I'm game, what the hell.


----------



## fished (Jan 18, 2020)

I'm in, if I'm not too late


----------



## Danno44 (Jan 18, 2020)

Also in please if still time.  Thanks!


----------



## Mike Pom (Jan 18, 2020)

In Please


----------



## doug7 (Jan 18, 2020)

If the draw hasn't occurred, please include me.
Also, good morning.


----------



## goldendogs (Jan 18, 2020)

I'm in  if it's not to late. thank you


----------



## dave17a (Jan 18, 2020)

IN!


----------



## SmokinAintEasy (Jan 18, 2020)

I’m in


View attachment 428577

[/QUOTE]


----------



## WildewoodBBQ (Jan 18, 2020)

Inkbirdbbq said:


> Sorry for the late reply. This time giveaway has ended!!!! The winner is
> W
> WildewoodBBQ
> Congrats friend.Please *contact me* to claim your prizes.Thanks for friends who entered.
> ...




Oh shit!!!! 

I’m not a loser anymore!!!!

Good luck to the next loser to break their loser streak!!!

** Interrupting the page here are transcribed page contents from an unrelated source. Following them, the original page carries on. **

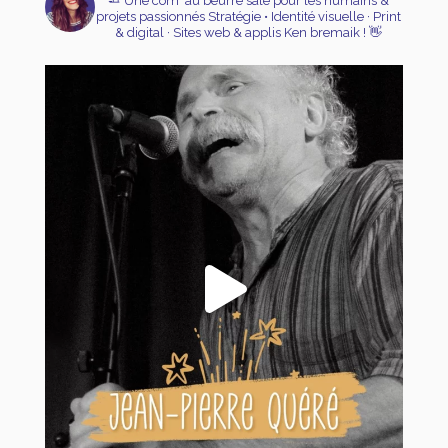
🧈 Une com' au beurre salé pour les humains &
projets passionnés
Stratégie • Identité visuelle · Print
& digital · Sites web & applis
Ken bremaik ! 👋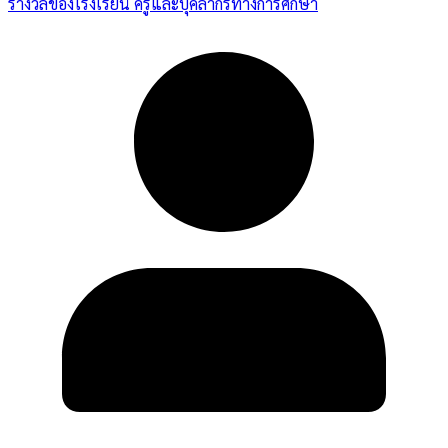
รางวัลของโรงเรียน ครูและบุคลากรทางการศึกษา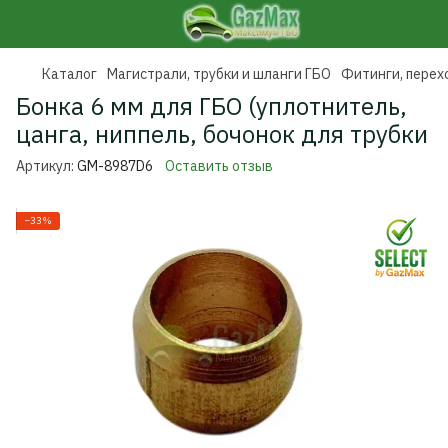
Каталог
Магистрали, трубки и шланги ГБО
Фитинги, перех
Бонка 6 мм для ГБО (уплотнитель,
цанга, ниппель, бочонок для трубки
Артикул:
GM-8987D6
Оставить отзыв
−33%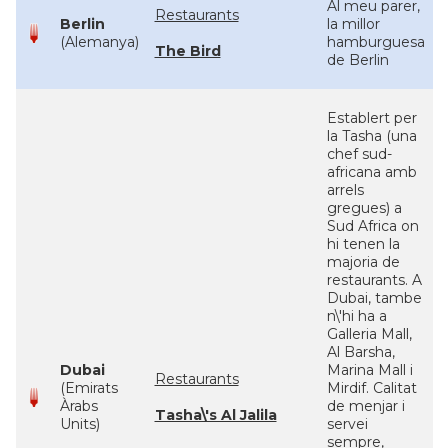
Al meu parer,
Restaurants
Berlin
la millor
(Alemanya)
hamburguesa
The Bird
de Berlin
Establert per
la Tasha (una
chef sud-
africana amb
arrels
gregues) a
Sud Africa on
hi tenen la
majoria de
restaurants. A
Dubai, tambe
n\'hi ha a
Galleria Mall,
Al Barsha,
Dubai
Marina Mall i
Restaurants
(Emirats
Mirdif. Calitat
Àrabs
de menjar i
Tasha\'s Al Jalila
Units)
servei
sempre,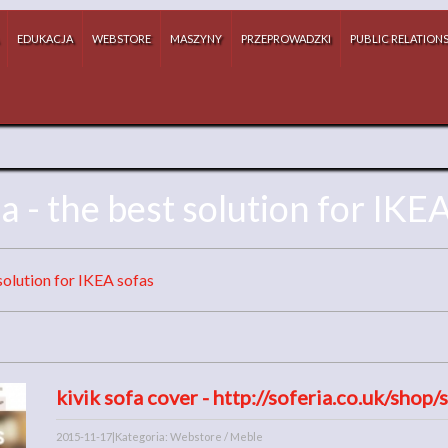
EDUKACJA
WEBSTORE
MASZYNY
PRZEPROWADZKI
PUBLIC RELATION
a - the best solution for IKE
 solution for IKEA sofas
kivik sofa cover - http://soferia.co.uk/shop/
2015-11-17
|
Kategoria: Webstore / Meble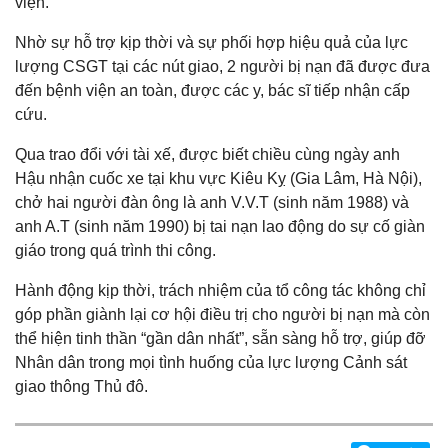
viện.
Nhờ sự hỗ trợ kịp thời và sự phối hợp hiệu quả của lực
lượng CSGT tại các nút giao, 2 người bị nạn đã được đưa
đến bệnh viện an toàn, được các y, bác sĩ tiếp nhận cấp
cứu.
Qua trao đổi với tài xế, được biết chiều cùng ngày anh
Hậu nhận cuốc xe tại khu vực Kiêu Kỵ (Gia Lâm, Hà Nội),
chở hai người đàn ông là anh V.V.T (sinh năm 1988) và
anh A.T (sinh năm 1990) bị tai nạn lao động do sự cố giàn
giáo trong quá trình thi công.
Hành động kịp thời, trách nhiệm của tổ công tác không chỉ
góp phần giành lại cơ hội điều trị cho người bị nạn mà còn
thể hiện tinh thần “gần dân nhất”, sẵn sàng hỗ trợ, giúp đỡ
Nhân dân trong mọi tình huống của lực lượng Cảnh sát
giao thông Thủ đô.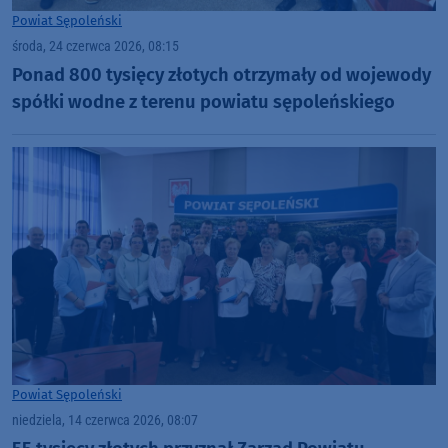
Powiat Sępoleński
środa, 24 czerwca 2026, 08:15
Ponad 800 tysięcy złotych otrzymały od wojewody
spółki wodne z terenu powiatu sępoleńskiego
Powiat Sępoleński
niedziela, 14 czerwca 2026, 08:07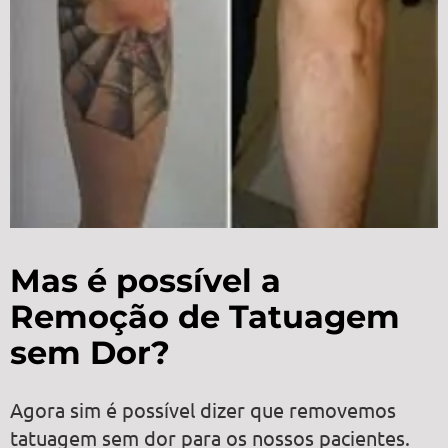
Mas é possível a
Remoção de Tatuagem
sem Dor?
Agora sim é possível dizer que removemos
tatuagem sem dor para os nossos pacientes.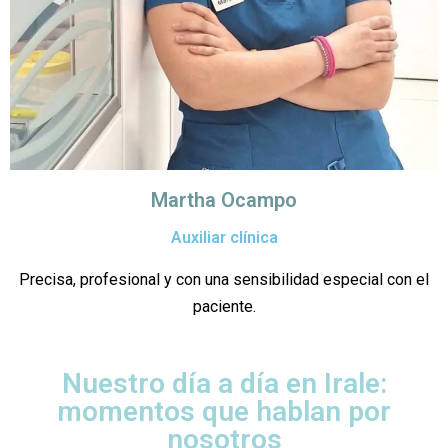
Martha Ocampo
Auxiliar clínica
Precisa, profesional y con una sensibilidad especial con el
paciente.
Nuestro día a día en Irale:
momentos que hablan por
nosotros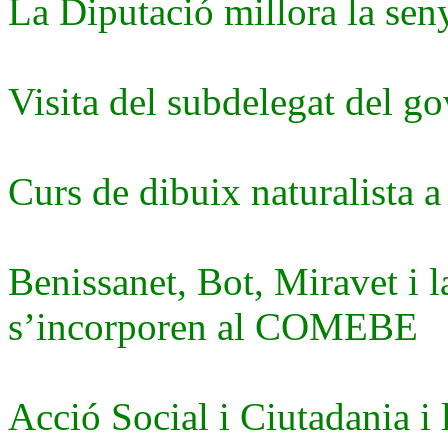
La Diputació millora la seny
Visita del subdelegat del go
Curs de dibuix naturalista a
Benissanet, Bot, Miravet i 
s’incorporen al COMEBE
Acció Social i Ciutadania i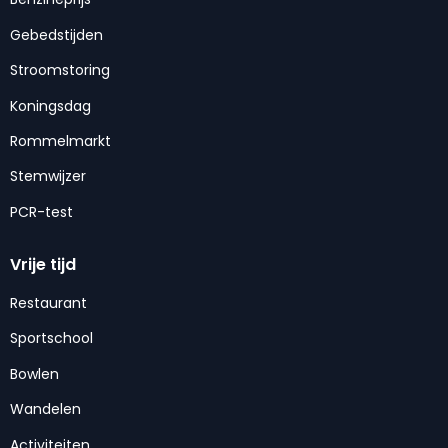
Gebedstijden
Stroomstoring
Koningsdag
Rommelmarkt
Stemwijzer
PCR-test
Vrije tijd
Restaurant
Sportschool
Bowlen
Wandelen
Activiteiten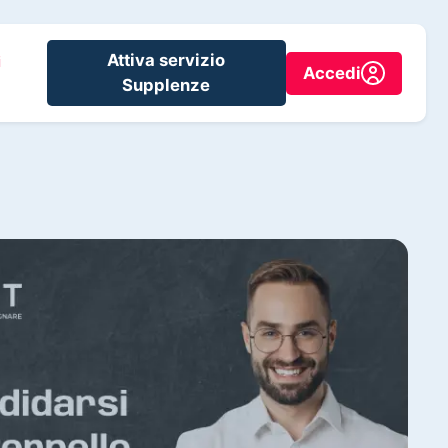
Attiva servizio
i
Accedi
Supplenze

Thank you so much, I am really looking forward to this!!

Thanks Inkbird!!


----------



## Inkbirdbbq (Jan 18, 2020)

WildewoodBBQ said:


> Oh shit!!!!
> 
> I’m not a loser anymore!!!!
> 
> ...


 No thanks need.


----------



## sawhorseray (Jan 19, 2020)

Congratulations WW! Even a blind squirrel finds a nut every now and then. RAY


----------



## Inkbirdbbq (Jan 19, 2020)

sawhorseray said:


> Congratulations WW! Even a blind squirrel finds a nut every now and then. RAY


Better luck next time giveaway!


----------



## smokerjim (Jan 19, 2020)

congrats wwbbq, I know you'll enjoy it.  thanks again to inkbird for another great giveaway.


----------



## Mike Pom (Jan 19, 2020)

thanks


----------